At Zerodha, we run a multitude of internal and public-facing services that generate copious amounts of logs. While developers use these logs to debug or troubleshoot incidents, some services also emit logs that must be persisted for prolonged periods to comply with numerous regulatory requirements. In this post, I will delve into our experiences with the ELK stack, why it didn’t fit our needs and our migration to ClickHouse.
Why ELK wasn’t the right fit for us
In 2018, we adopted the ELK stack as our de facto stack for storing application logs. Using Filebeat, we shipped logs from EC2 instances to a central Logstash server. Logstash served as the aggregation layer, where we applied multiple filters to add metadata, scrub sensitive data, parse the logs, and dump them into various indices in Elasticsearch. Kibana was the default query layer for writing queries and fetching results. However, as our traffic volumes and user base increased significantly post-2020, our ELK stack began to struggle with the rising load.
In 2018, we handled less than 1/10th of our current traffic, so the single-node Elasticsearch worked well for us. Although it still required a decently large EC2 instance because of the huge JVM memory requirements, we hosted it without facing many challenges. However, post-2020, when our traffic volumes spiked and our user base increased much faster, the underlying logging system also started to choke.
A breakdown of our pain points with the ELK stack:
- Logstash pipeline would experience frequent slowdowns during peak traffic loads, resulting in slower ingestion times into Elasticsearch
- Storage costs skyrocketed as each incoming field is indexed for searching, inflating the storage requirements for each log event by a minimum of 3-4x the original size
- User experience for searching logs was subpar. The syntax for querying logs using Lucene or KQL was complex and not intuitive.

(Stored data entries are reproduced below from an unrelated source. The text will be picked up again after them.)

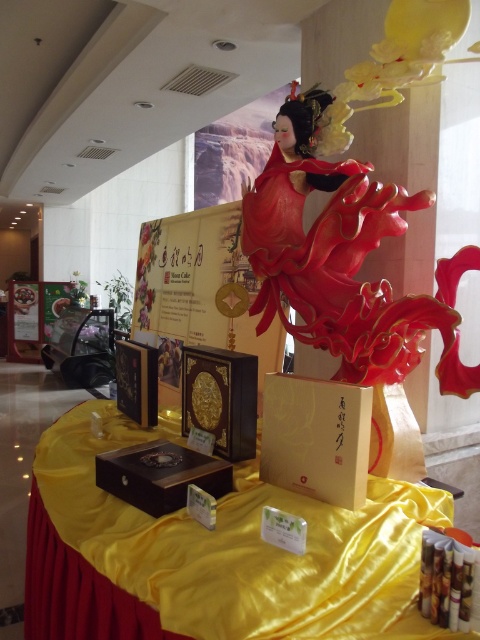 What do you see at coordinates (343, 273) in the screenshot?
I see `glossy red dress at center` at bounding box center [343, 273].

Where is `glossy red dress at center`? glossy red dress at center is located at coordinates (343, 273).

The width and height of the screenshot is (480, 640). Identify the location of glossy red dress at center. (343, 273).

Can you confirm if matte gold cardboard box at center is positioned to the left of wooden box at center?

No, matte gold cardboard box at center is not to the left of wooden box at center.

Who is shorter, matte gold cardboard box at center or wooden box at center?

With less height is wooden box at center.

The image size is (480, 640). I want to click on matte gold cardboard box at center, so click(x=315, y=436).

Between yellow satin table at center and glossy red dress at center, which one appears on the right side from the viewer's perspective?

glossy red dress at center is more to the right.

Where is `yellow satin table at center`? yellow satin table at center is located at coordinates (239, 548).

Who is more distant from viewer, (x=48, y=448) or (x=364, y=252)?

Point (x=48, y=448)

What are the coordinates of `yellow satin table at center` in the screenshot? It's located at (239, 548).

- Elasticsearch is slow for aggregate queries over a long period.
Choosing the right stack
As our traffic volumes continued to rise, it became apparent that we needed to migrate away from the ELK stack. We required a new stack that met the following criteria:
- Easy to operate: Log management is a complex issue, and the new stack should not exacerbate the problem.
- Cost-effective: Given that we are required to retain logs for multiple years, cheaper storage costs are desirable.
- Scalability: The new stack should be easily scalable to handle our increasing traffic volumes.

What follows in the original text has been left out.